One of the most notable aspects of a semester abroad in Europe is the wanderlust that seems to seize every single person in the program. Yes, places like Barcelona, Paris, and Rome are customary pilgrimages made by college students every single semester, but in all the excitement, we tend to forget that Europe is more than the European Union. Visa restrictions forced me to this stunning realization, and I had to look elsewhere for spring break plans.
Turkey isn’t the first place people think to go when in Europe; mention of it definitely doesn’t exude the instantaneous glamour of its neighbors. Four days in Istanbul, Turkey’s largest city, was time enough to discover that while its fellow countries have been stealing the tourism spotlight, it has quietly been burgeoning into a vibrant cultural center.
Having settled into our hostel, which was located in the historical Beyoglu district, we decided to take advantage of the afternoon and ventured out to explore our neighborhood. Beyoglu is considered to be one of the more vibrantly urban districts of Istanbul, as it is in the midst of a cultural and architectural revival. As far as first impressions go, Istanbul comes on pretty strong. For the tourist who isn’t used to densely-packed cities, prepare yourself, for “bustling” doesn’t even begin to describe the city’s streets.

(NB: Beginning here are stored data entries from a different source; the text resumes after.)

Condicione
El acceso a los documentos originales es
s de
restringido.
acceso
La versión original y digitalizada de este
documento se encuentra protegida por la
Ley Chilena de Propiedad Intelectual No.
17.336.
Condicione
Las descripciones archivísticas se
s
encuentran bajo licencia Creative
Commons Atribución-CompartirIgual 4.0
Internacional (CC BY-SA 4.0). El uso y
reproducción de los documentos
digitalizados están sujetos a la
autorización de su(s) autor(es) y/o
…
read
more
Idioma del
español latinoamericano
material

Nothing could have prepared our travel-addled brains for the sheer volume of energy contained within as we were swept down one of its main streets, amidst masses of people, vehicles, and cats (yes, cats) alike. For cats are known as the “queens of Istanbul.” Stray cats abound the streets, all impeccably groomed and cared for by the people as they are a symbol of ancient tradition derived from Islam.

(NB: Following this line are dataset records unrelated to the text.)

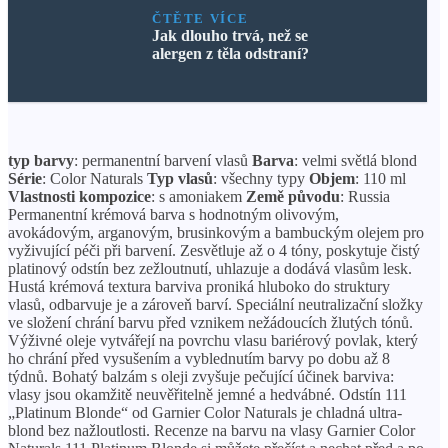
ČTĚTE VÍCE
Jak dlouho trvá, než se
alergen z těla odstraní?
typ barvy
: permanentní barvení vlasů
Barva
: velmi světlá blond
Série
: Color Naturals
Typ vlasů
: všechny typy
Objem
: 110 ml
Vlastnosti kompozice
: s amoniakem
Země původu
: Russia
Permanentní krémová barva s hodnotným olivovým,
avokádovým, arganovým, brusinkovým a bambuckým olejem pro
vyživující péči při barvení. Zesvětluje až o 4 tóny, poskytuje čistý
platinový odstín bez zežloutnutí, uhlazuje a dodává vlasům lesk.
Hustá krémová textura barviva proniká hluboko do struktury
vlasů, odbarvuje je a zároveň barví. Speciální neutralizační složky
ve složení chrání barvu před vznikem nežádoucích žlutých tónů.
Výživné oleje vytvářejí na povrchu vlasu bariérový povlak, který
ho chrání před vysušením a vyblednutím barvy po dobu až 8
týdnů. Bohatý balzám s oleji zvyšuje pečující účinek barviva:
vlasy jsou okamžitě neuvěřitelně jemné a hedvábné. Odstín 111
„Platinum Blonde“ od Garnier Color Naturals je chladná ultra-
blond bez nažloutlosti. Recenze na barvu na vlasy Garnier Color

Dazed and overwhelmed, we ducked into one of the street’s many (and I mean many) restaurants and ordered our first round of kebabs and Turkish tea, or çay, as it is called locally. One discovers very quickly that food and leisure are at the heart and soul of Turkish culture. From the restaurants and bakeries that proliferate the city’s every street and alley to the small street-side carts that sell roasted chestnuts, corn, and simit (Turkish sesame bagels), hunger is an unknown feeling. The four days we spent in Istanbul were characterized by baklava, döner kebabs, and kumpir, the Turkish version of a baked potato that is easily superior to, well, every other type of potato really. It’s a common sight to see people lounging outside cafes, playing backgammon, drinking çay, and smoking Nargile, or hookah as we know it.

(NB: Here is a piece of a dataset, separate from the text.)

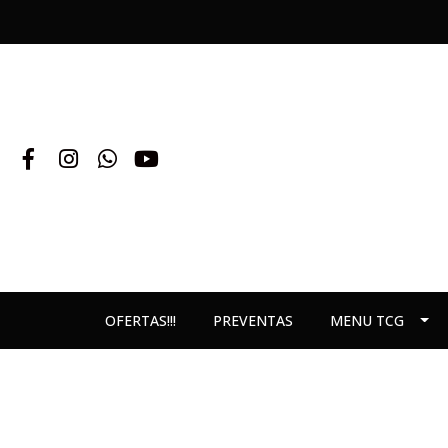
OFERTAS!!!
PREVENTAS
MENU TCG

Of course, Turkey is steeped in history and is rich in architecture and landmarks from the period of the Ottoman Empire. Its past is visible in the very buildings lining the street, but is best embodied within the ancient Sultanahmet district, which is home wonders like the Blue Mosque, the Hagia Sophia, and the Topkapi Palace. These beautiful representations of Ottoman and Byzantine architecture, all over a thousand years old, are gorgeous testaments to Islam. While I am not particularly religious myself, it was overawing to see the products of such faith. And the well-preserved state of the structures leads one to believe that it is a sentiment that has persisted over the last millennium. Indeed, the tell-tale twin minarets typical to mosques dot Istanbul’s densely packed cityscape.
A short walk away from the Blue Mosque is the bustling Sultanahmet market, at the heart of which is the Grand Bazaar. True to its name, this maze-like building houses hundreds of shops beneath its old archways. It was hard to know where to look first on walking in as everyone had a vibrant display outside their respective shops: Turkish glass lanterns of every color, glazed ceramic bowls, scarves and shawls of every material, and of course, Turkish delight of every flavour. Istanbul is undeniably a shopper’s paradise: the value of the Turkish Lira, combined with the necessity of bargaining ensured that our suitcases were far heavier on trip back to London.
It was in the Grand Bazaar that we were also subject to the Turks’ overly enthusiastic soliciting methods, as everyone had an assistant at the door, trying to invite shoppers in a way that was arguably more off-putting than enticing. Needless to say, being a group of girls, we were pretty much fodder for their lucrative selling strategies (the phrase “Spice Girls” was tossed around on more than one occasion) and outrageous prices.
Amidst the chaotic culture of the city, it’s easy to forget Turkey’s most unique geographical feature: it is part of both Europe and Asia. On our last day, we took a ferry across the Bosphorous, the strait that divides the two parts, over to the Asian side. After the strict and oftentimes intimidating immigration protocols we are forced to go through at airports, the nonchalance with which we crossed over to another continent was almost laughable, and undoubtedly one of the most novel experiences one can have in Turkey. The Asian side itself was suburban in comparison to its European counterpart, but presented a more authentic picture of everyday life in the city.
Istanbul is a blend of history and modernism in the best sense of the word, as it is still evidently steeped in a timeless tradition of faith and religion but appears to be willing to adapt to the rapidly-changing times. Visitors never feel unwelcome, as the locals are some of the most hospitable people one can meet in Europe. It is easy to be swept along by its infectious energy, which is perpetually at an all-time high, and while its fellow countries have reached a state of equilibrium as far as modern society goes, Turkey is still coming into its own.